# Prompt
Beginning with the line below that contains "LE&PLUS&PRO" and ending with the line that contains "to the yard", retype every line exactly. Pictures are not copied.

# Data for this task
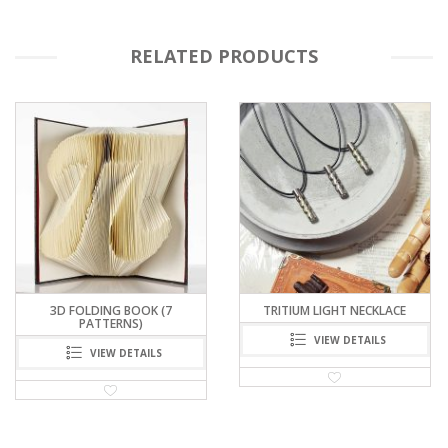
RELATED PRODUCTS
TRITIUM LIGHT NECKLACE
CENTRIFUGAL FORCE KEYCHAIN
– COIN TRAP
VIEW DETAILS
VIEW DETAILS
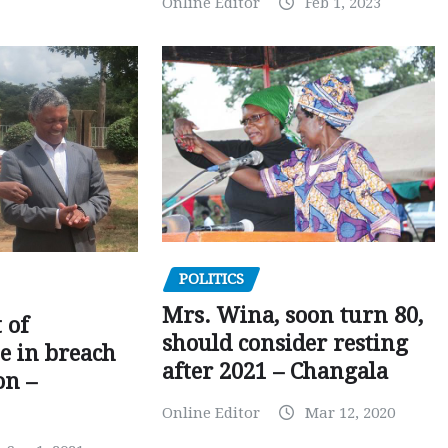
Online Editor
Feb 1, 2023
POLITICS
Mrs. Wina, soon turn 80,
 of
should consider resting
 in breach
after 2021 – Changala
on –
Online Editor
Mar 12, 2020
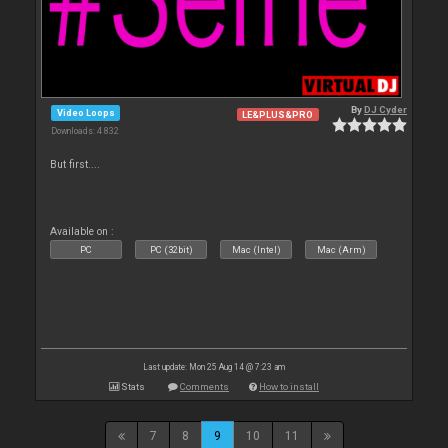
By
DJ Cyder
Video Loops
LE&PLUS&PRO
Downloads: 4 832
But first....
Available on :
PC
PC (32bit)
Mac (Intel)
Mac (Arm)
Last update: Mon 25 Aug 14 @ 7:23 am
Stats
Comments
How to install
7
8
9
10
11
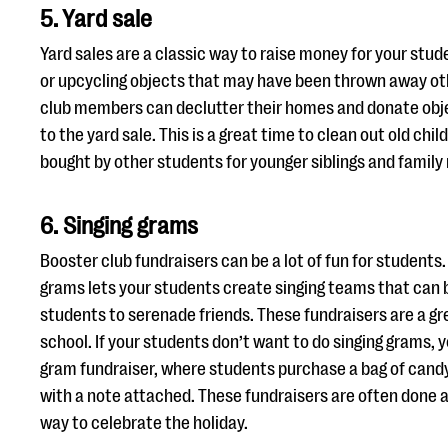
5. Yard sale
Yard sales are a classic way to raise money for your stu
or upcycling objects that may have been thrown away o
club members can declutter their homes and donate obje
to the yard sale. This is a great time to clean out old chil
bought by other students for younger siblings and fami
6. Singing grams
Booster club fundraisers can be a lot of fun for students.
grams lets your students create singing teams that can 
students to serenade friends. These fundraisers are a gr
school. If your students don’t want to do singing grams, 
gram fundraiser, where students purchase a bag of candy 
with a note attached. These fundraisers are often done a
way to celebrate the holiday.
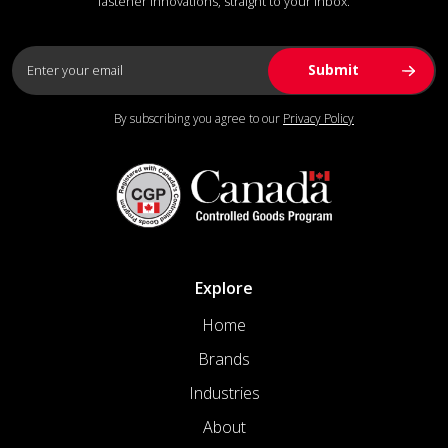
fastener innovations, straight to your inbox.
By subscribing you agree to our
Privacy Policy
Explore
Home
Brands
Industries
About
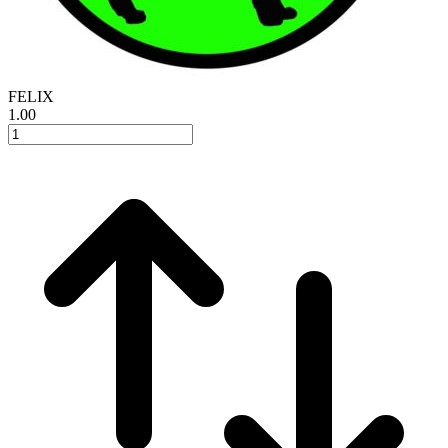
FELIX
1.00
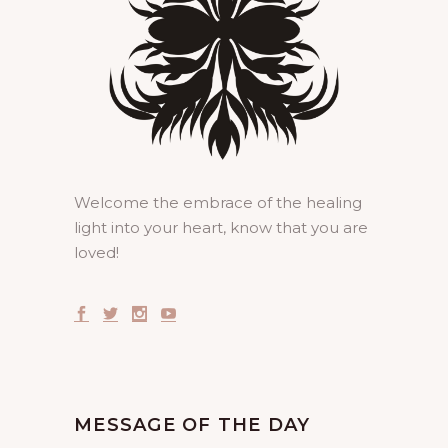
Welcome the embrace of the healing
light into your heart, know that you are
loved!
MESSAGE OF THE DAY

* * *

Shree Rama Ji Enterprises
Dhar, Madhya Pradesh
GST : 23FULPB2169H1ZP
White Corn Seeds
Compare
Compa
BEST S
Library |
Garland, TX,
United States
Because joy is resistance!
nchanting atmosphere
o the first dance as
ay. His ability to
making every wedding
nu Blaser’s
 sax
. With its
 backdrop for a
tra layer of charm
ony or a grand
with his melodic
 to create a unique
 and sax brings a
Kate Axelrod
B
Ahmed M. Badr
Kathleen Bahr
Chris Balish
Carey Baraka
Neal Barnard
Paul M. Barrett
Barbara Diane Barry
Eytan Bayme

# Written reply
LE&PLUS&PRO
Downloads: 4 832
But first....
Available on :
PC
PC (32bit)
Mac (Intel)
Mac (Arm)
Last update: Mon 25 Aug 14 @ 7:23 am
Stats
Comments
How to install
7
8
9
10
11
5. Yard sale
Yard sales are a classic way to raise money for your stu
or upcycling objects that may have been thrown away o
club members can declutter their homes and donate obje
to the yard sale. This is a great time to clean out old chil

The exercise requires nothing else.